La mobilisation d’abord des parents des captives, puis de la diaspora nigérianne a attiré l’attention de l’opinion publique mondiale, et a fini par se répandre sur les réseaux sociaux. Pour cet activiste, “la force des réseaux sociaux, c’est la sensibilisation, ils pointent les questions brûlantes, ils permettent de faire circuler les informations, de ne jamais oublier. Mais bien sûr, les choses doivent aller au-delà des réseaux sociaux, il faut ensuite passer à l’action, ça ne fait aucun doute….”
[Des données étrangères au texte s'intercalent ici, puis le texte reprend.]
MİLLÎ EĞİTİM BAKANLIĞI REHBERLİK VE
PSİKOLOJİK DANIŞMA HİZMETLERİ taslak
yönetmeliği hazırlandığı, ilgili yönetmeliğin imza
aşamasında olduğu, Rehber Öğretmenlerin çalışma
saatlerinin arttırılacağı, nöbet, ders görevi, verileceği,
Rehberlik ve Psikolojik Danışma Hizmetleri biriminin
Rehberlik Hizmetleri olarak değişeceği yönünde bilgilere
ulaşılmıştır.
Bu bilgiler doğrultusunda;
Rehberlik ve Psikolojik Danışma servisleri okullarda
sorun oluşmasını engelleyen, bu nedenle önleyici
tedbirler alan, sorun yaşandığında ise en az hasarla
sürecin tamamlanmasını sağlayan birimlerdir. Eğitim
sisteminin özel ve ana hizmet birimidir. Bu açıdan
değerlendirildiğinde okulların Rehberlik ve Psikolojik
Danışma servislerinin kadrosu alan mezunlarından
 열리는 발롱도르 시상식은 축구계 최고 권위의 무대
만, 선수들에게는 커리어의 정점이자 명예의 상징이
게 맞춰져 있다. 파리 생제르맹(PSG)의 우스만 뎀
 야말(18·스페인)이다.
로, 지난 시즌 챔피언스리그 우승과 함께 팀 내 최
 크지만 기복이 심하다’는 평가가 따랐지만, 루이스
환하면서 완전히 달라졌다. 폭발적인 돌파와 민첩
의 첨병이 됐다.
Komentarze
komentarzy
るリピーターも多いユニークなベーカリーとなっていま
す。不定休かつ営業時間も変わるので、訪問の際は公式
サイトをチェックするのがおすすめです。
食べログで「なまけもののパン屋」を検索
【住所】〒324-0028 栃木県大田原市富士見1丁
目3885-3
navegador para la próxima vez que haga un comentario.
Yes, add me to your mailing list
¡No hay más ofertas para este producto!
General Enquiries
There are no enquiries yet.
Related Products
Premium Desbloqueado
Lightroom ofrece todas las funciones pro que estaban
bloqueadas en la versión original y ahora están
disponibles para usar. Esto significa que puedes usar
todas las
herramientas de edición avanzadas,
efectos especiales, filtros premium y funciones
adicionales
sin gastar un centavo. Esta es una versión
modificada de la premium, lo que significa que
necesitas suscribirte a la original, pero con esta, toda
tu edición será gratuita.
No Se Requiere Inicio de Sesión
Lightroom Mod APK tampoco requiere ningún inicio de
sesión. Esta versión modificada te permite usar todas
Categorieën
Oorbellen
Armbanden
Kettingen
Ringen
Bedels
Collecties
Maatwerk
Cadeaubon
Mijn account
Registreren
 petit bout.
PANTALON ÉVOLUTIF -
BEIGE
Sophie Desjardin, euronews:
Mathieu Guidère, bonjour et merci d‘être avec nous. Vous êtes professeur des universités, écrivain, islamologue, spécialiste de géopolitique du monde arabe et musulman. L’enlèvement de ces jeunes filles a ému le monde entier, et leur sort mobilise comme jamais. Pourquoi selon vous, cette mobilisation, alors que le mouvement sévit, tue et enlève depuis des années et est-elle productive?

Mathieu Guidère:
Cette mobilisation possède aujourd’hui deux volets, elle est certainement productive et intéressante, utile à l‘échelle internationale parce que pour une fois, elle jette la lumière sur la situation des femmes au Nigéria, sur ce que subissent les femmes dans ce pays, en particulier dans le nord. Mais sur le plan local malheureusement, le fait qu’il y ait une mobilisation internationale, extérieure, c’est à dire étrangère, et que Boko Haram soit au centre de cette communication globale fait que Boko Haram apparait aujourd’hui comme le groupe anti-occidental, celui qui refuse l’ingérence étrangère, celui qui résiste à l’ingérence étrangère et cela contribuera probablement à son renforcement et au recrutement de nouveaux membres.

euronews:
Boko Haram, c’est un leader historique, Mohamed Yusuf, tué en 2009 par les autorités nigérianes. Remplacé par Shekau, qui radicalise le mouvement, s’inspire des talibans, que cherche-t-il exactement?

Mathieu Guidère:
Jusqu’en 2009, nous savions globalement ce que cherchait le groupe : il était opposé globalement au système éducatif nigérian d’inspiration britannique, et il voulait globalement instaurer la charia. Le tournant de 2009 est très important puisqu‘à partir de là, nous avons des leaders et en particulier l’actuel leader du groupe, Shekau, qui lui, est plutôt sur une tendance messianique, voulant imposer globalement une vision à l’ensemble de la population dans le nord du Nigeriak… Et c’est une fuite en avant dans la vengeance et dans les actions de représailles. Il est très difficile aujourd’hui de dire clairement ce que veut Boko Haram, et en particulier son actuel chef Abubakar Shekau.

euronews:
Vous connaissez bien Boko Haram, que les médias qualifie de secte. Derrière l’idéologie, y a-t-il un business avant tout ?

Mathieu Guidère:
En réalité, il y a les deux, parce que le fait de s’attaquer à des écoles et des universités fait partie de la marque de fabrique de Boko Haram. Le changement le plus intéressant, c’est que Shekau et Boko Haram sont entrés dans une logique typiquement médiévale d’application de la théologie salafiste dans le groupe. Il va proposer à une partie de ces jeunes femmes de se convertir à l’islam. Le fait de les convertir à l’islam va les sauver de la mise à mort, mais en même temps cela les enferme dans le groupe, puisque elles sont obligées de les épouser et de devenir des épouses forcées. Pour les autres, malheureusement, il leur applique la théologie, là encore l’idéologie interne au groupe, à savoir la revente dans les différents réseaux. Donc, on a une diversification des sources de financement aujourd’hui, qui ne se font plus uniquement au niveau des enlèvements, du racket, des trafics en toutes sortes, du marché noir, des armes et de la drogue, mais aussi au niveau de la prostitution.

euronews:
1 500 morts depuis le début de l’année, dont plus de 200 enfants ou jeunes, c’est un bilan terrible, qu’est-ce qui explique l’inaction du gouvernement?

Mathieu Guidère:
L’inaction du gouvernement s’explique par un ensemble de facteurs très compliqués, mais essentiellement par la situation géopolitique, par les luttes de pouvoir à la fois au niveau fédéral, et au niveau de chaque Etat : il n’y a pas un consensus sur la manière de lutter contre ce groupe là. Tout cela, dans un contexte de pré-élections, à la fois présidentielles et legislatives, au niveau fédéral et au niveau de chaque Etat.